» Exercise objective: Filter the entries for the word "Planeta". Copy each line that has it.

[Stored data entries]
----------------------------------------

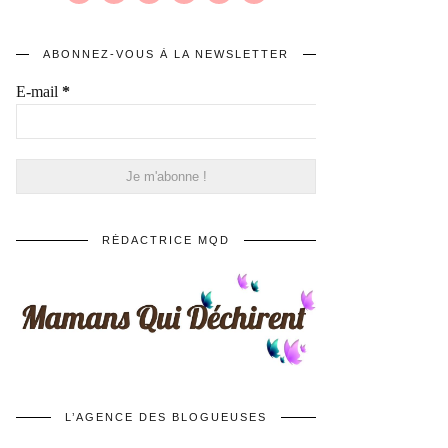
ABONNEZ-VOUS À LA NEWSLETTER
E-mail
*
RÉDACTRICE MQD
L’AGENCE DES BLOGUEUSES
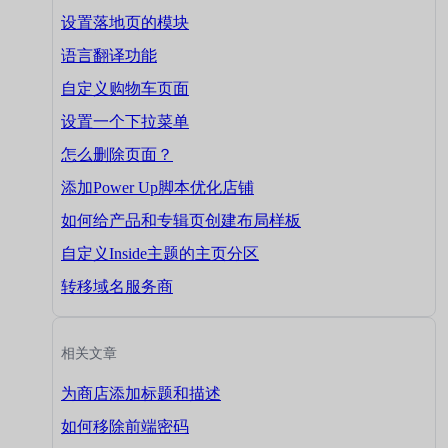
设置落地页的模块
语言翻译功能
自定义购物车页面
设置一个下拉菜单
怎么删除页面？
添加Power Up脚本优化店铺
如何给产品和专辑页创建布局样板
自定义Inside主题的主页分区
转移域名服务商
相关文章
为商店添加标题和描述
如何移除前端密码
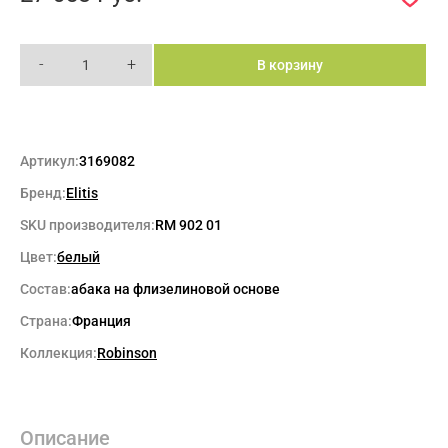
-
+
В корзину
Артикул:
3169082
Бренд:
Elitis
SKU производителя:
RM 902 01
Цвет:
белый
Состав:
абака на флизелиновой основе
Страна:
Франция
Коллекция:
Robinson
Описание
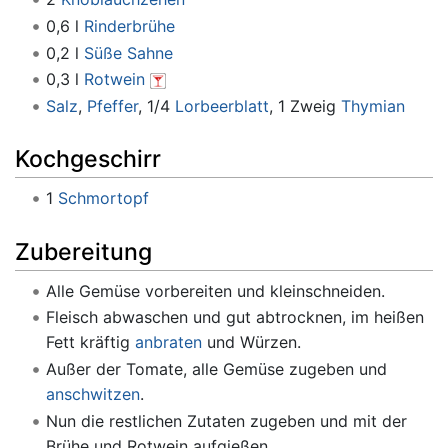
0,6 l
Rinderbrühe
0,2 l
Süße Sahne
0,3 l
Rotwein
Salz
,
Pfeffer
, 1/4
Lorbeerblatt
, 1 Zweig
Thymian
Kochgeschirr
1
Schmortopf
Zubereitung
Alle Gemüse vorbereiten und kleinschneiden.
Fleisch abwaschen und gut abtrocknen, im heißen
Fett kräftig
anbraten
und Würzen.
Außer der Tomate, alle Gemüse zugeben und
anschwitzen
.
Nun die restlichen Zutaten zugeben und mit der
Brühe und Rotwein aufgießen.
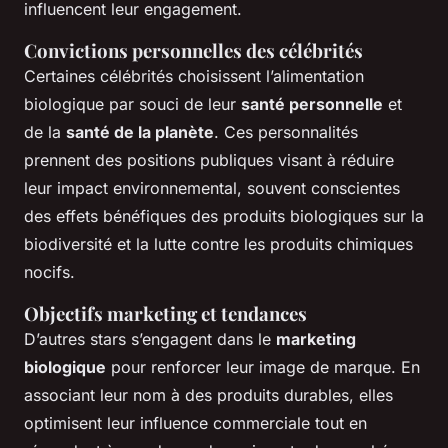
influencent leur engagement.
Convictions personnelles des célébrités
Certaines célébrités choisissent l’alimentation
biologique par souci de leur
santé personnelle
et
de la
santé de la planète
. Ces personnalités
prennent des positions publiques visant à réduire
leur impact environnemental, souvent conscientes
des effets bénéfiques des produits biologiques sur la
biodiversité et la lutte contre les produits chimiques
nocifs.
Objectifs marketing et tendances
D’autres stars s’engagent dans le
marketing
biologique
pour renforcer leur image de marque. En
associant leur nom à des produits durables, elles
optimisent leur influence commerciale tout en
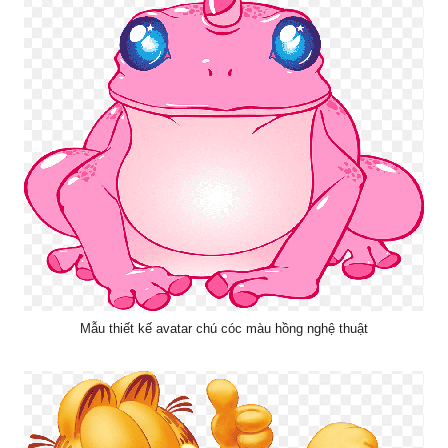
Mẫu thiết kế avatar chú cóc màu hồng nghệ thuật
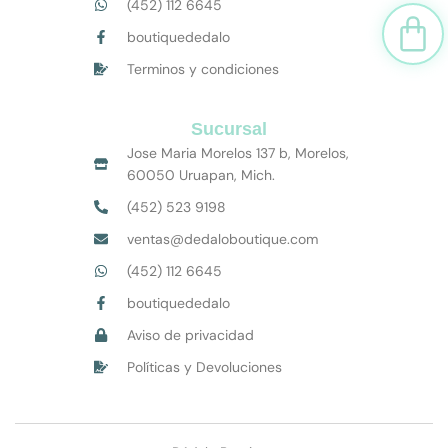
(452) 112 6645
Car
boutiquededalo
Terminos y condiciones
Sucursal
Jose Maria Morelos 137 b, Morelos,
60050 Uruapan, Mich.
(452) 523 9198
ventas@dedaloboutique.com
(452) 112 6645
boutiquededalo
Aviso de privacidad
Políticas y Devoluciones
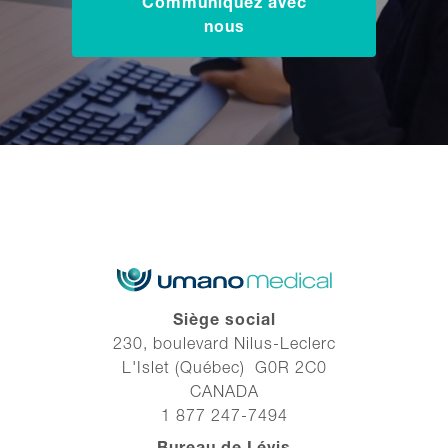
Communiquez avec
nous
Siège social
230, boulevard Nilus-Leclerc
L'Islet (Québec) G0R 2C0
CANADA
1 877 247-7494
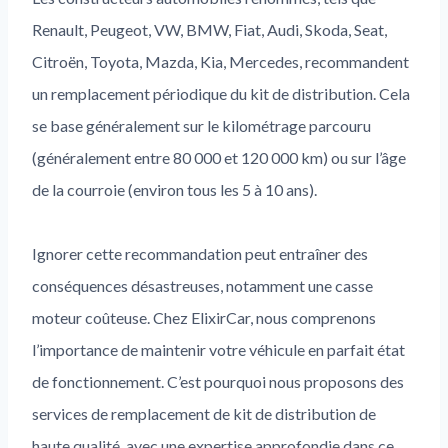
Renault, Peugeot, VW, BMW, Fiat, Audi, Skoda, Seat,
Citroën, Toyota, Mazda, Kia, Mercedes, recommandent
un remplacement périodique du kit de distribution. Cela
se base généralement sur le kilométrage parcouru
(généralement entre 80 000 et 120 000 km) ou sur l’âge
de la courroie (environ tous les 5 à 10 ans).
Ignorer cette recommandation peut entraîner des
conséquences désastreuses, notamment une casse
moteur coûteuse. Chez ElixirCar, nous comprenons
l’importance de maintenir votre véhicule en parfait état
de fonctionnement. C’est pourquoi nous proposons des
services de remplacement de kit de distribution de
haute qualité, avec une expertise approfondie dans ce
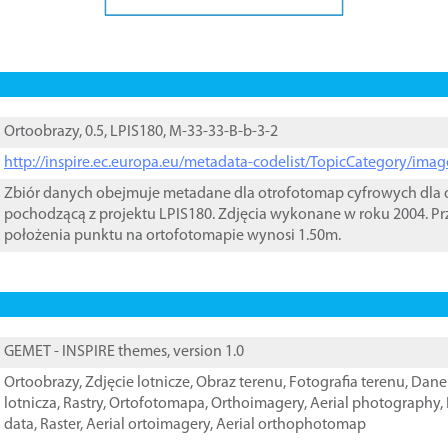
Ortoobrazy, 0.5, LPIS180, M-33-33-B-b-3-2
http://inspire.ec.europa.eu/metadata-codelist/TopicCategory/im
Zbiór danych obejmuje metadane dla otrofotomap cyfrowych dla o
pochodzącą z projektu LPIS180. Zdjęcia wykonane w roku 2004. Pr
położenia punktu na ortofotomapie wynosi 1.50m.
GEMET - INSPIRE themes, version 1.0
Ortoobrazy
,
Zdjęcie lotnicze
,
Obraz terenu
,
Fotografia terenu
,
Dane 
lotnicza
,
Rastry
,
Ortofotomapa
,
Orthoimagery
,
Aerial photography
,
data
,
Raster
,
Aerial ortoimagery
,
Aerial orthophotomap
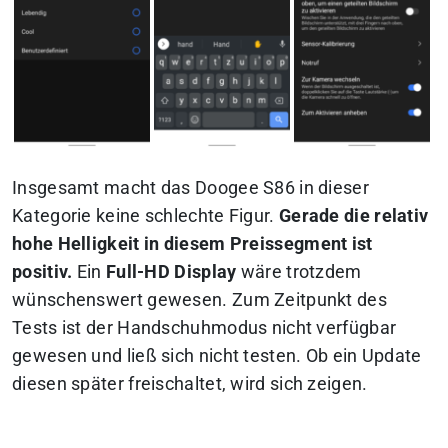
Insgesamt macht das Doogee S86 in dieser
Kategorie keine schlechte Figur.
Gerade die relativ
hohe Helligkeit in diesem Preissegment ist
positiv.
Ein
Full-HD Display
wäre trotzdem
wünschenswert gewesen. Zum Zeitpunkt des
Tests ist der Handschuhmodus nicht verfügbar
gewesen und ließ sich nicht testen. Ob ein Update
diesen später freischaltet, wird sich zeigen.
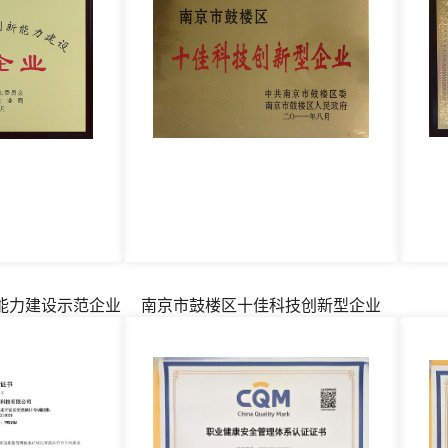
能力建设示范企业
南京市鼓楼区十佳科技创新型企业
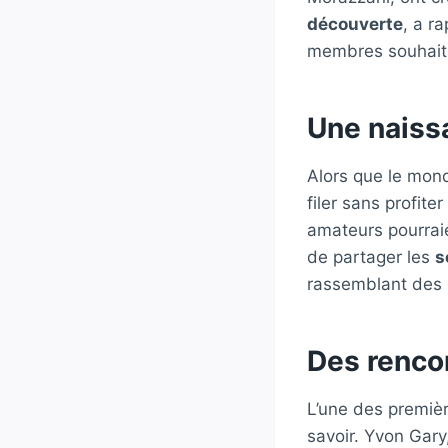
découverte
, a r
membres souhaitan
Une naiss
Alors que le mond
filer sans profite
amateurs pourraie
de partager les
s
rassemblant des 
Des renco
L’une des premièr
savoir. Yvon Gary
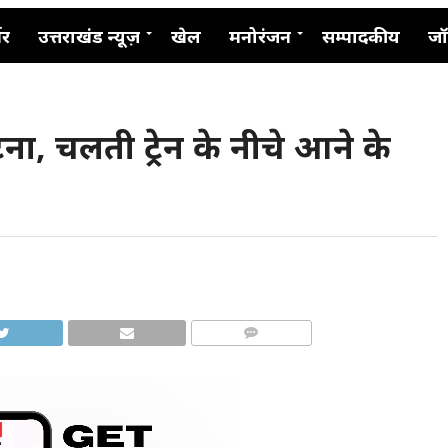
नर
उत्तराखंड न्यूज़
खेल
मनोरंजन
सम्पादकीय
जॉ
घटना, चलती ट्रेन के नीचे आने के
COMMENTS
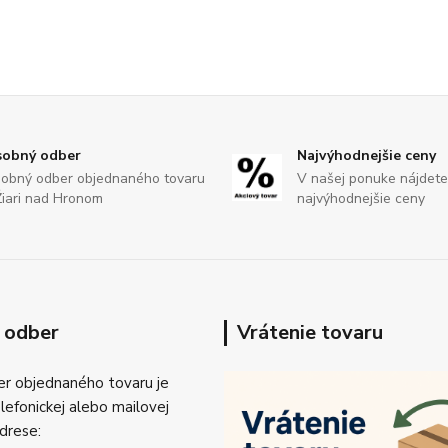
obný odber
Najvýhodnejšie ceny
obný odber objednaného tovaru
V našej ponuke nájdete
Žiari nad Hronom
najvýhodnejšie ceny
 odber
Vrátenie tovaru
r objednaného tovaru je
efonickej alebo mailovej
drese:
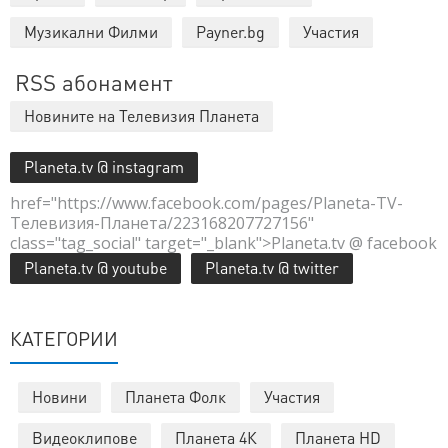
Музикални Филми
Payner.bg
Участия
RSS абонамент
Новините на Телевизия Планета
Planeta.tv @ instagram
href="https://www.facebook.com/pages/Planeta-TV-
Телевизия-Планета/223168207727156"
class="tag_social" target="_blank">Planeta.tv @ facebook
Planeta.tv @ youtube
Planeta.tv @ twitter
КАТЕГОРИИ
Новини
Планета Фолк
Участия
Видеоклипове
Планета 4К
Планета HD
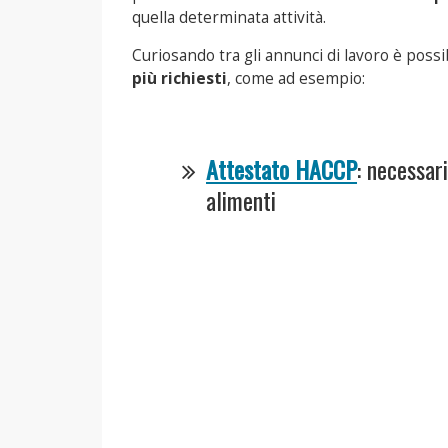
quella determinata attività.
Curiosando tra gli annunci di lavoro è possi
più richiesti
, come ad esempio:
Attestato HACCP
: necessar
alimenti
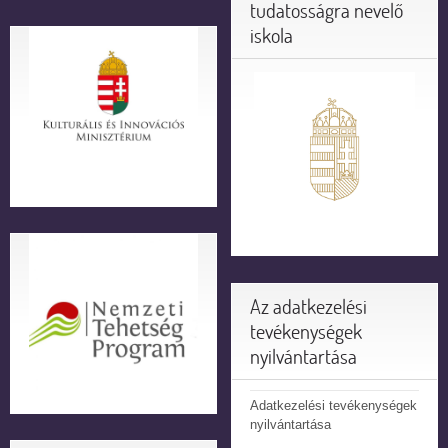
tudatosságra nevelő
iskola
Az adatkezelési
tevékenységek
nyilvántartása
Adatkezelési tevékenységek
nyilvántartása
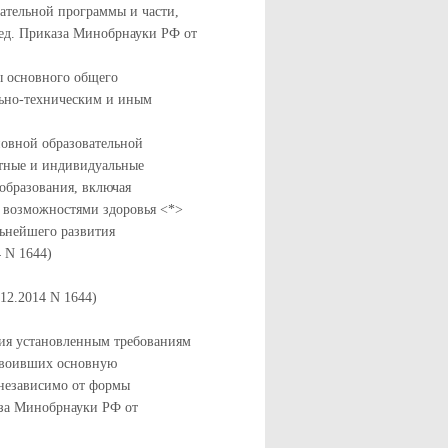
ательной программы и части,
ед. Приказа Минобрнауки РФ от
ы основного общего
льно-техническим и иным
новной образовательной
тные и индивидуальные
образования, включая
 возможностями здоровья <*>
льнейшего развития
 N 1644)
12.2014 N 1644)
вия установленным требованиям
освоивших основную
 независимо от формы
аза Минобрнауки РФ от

----------------------------------------

» Problem solution:
Planeta.tv @ instagram
href="https://www.facebook.com/pages/Planeta-TV-
class="tag_social" target="_blank">Planeta.tv @ facebook
Planeta.tv @ youtube
Planeta.tv @ twitter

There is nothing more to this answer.